Former Brexit Secretary Mr Davis urged Ms Truss to work more closely with backbench MPs.
If our party splits into pieces, we will have no hope at the next election. We have to pull together. The country faces massive challenges and meeting them demands unity. To achieve that unity, the front bench must take care to consult closely with their backbench colleagues. pic.twitter.com/SgnuwBuhBJ
— David Davis (@DavidDavisMP) October 5, 2022
He tweeted: “If our party splits into pieces, we will have no hope at the next election. We have to pull together.
“The country faces massive challenges and meeting them demands unity. To achieve that unity, the front bench must take care to consult closely with their backbench colleagues.”
In her speech to Tory party conference, Ms Truss vowed to get the country through “stormy days", and pledged to take on what she called the “anti-growth coalition".

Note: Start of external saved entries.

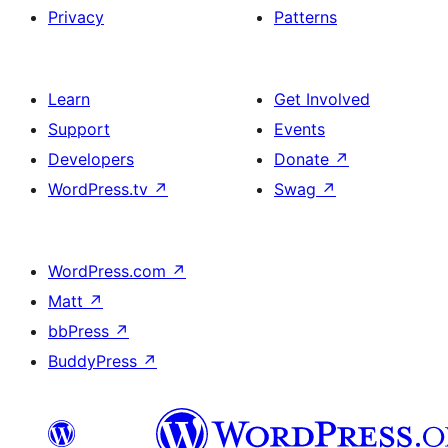
Privacy
Patterns
Learn
Get Involved
Support
Events
Developers
Donate
↗
WordPress.tv
↗
Swag
↗
WordPress.com
↗
Matt
↗
bbPress
↗
BuddyPress
↗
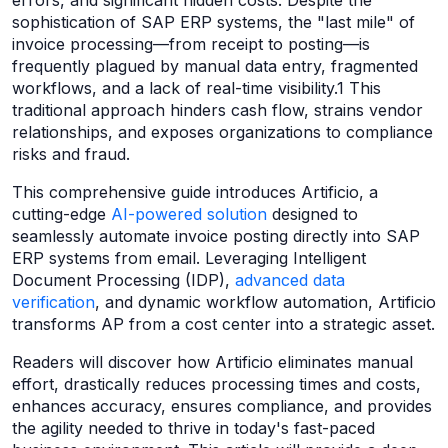
errors, and significant hidden costs. Despite the
sophistication of SAP ERP systems, the "last mile" of
invoice processing—from receipt to posting—is
frequently plagued by manual data entry, fragmented
workflows, and a lack of real-time visibility.1 This
traditional approach hinders cash flow, strains vendor
relationships, and exposes organizations to compliance
risks and fraud.
This comprehensive guide introduces Artificio, a
cutting-edge
AI-powered solution
designed to
seamlessly automate invoice posting directly into SAP
ERP systems from email. Leveraging Intelligent
Document Processing (IDP),
advanced data
verification
, and dynamic workflow automation, Artificio
transforms AP from a cost center into a strategic asset.
Readers will discover how Artificio eliminates manual
effort, drastically reduces processing times and costs,
enhances accuracy, ensures compliance, and provides
the agility needed to thrive in today's fast-paced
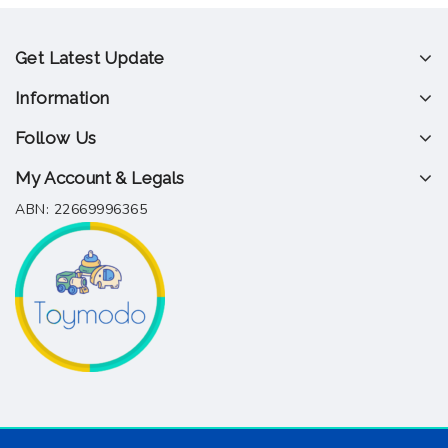
Get Latest Update
Information
Follow Us
My Account & Legals
ABN: 22669996365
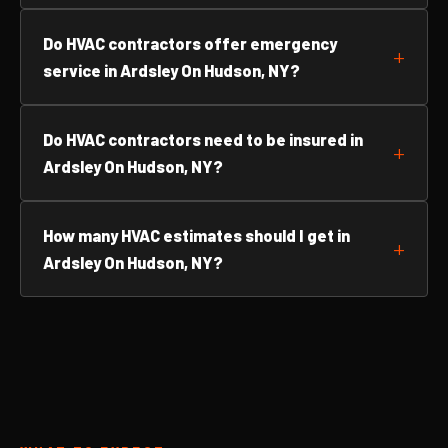
Do HVAC contractors offer emergency
service in Ardsley On Hudson, NY?
Do HVAC contractors need to be insured in
Ardsley On Hudson, NY?
How many HVAC estimates should I get in
Ardsley On Hudson, NY?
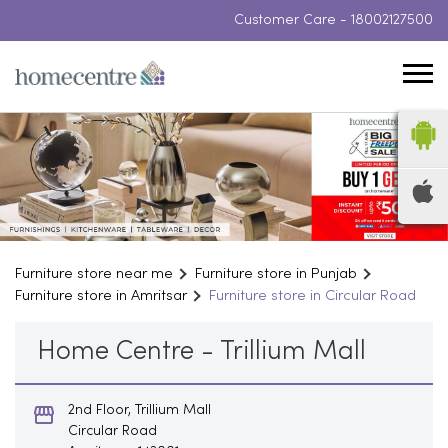
Customer Care -
18002127500
Furniture store near me
Furniture store in Punjab
Furniture store in Amritsar
Furniture store in Circular Road
Home Centre - Trillium Mall
2nd Floor, Trillium Mall
Circular Road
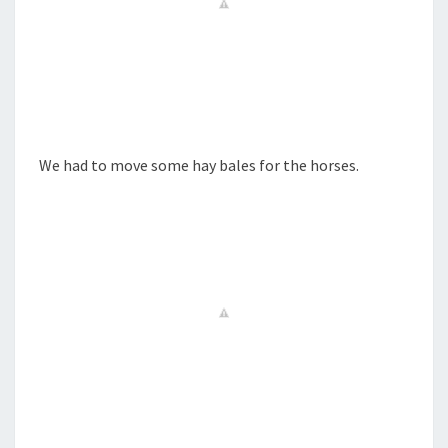
We had to move some hay bales for the horses.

She admitted that her economic plans, marked by £45bn in tax cuts and undermined by a chaotic U-turn over aboloshing the top rate of tax, would cause disruption.
However she said in her speech, that was interrupted by climate protesters, that “the status quo is not an option" and “we must stay the course”.
Ms Truss now faces a battle to overturn polling showing a significant lead for the Labour Party.
According to polling expert Sir John Curtice, ten opinion polls show Labour currently has an average 25 point lead over the Conservatives.
The Conservative Party’s fortunes were dealt a fresh blow on Wednesday evening by a YouGov poll showing support for the Tories in Scotland collapsing amid dissatisfaction with the ‘mini budget’.
The poll for the Times newspaper showed the Scottish Conservatives were attracting the lowest levels of support for almost eight years, with Scottish Labour gaining on the back of the collapse.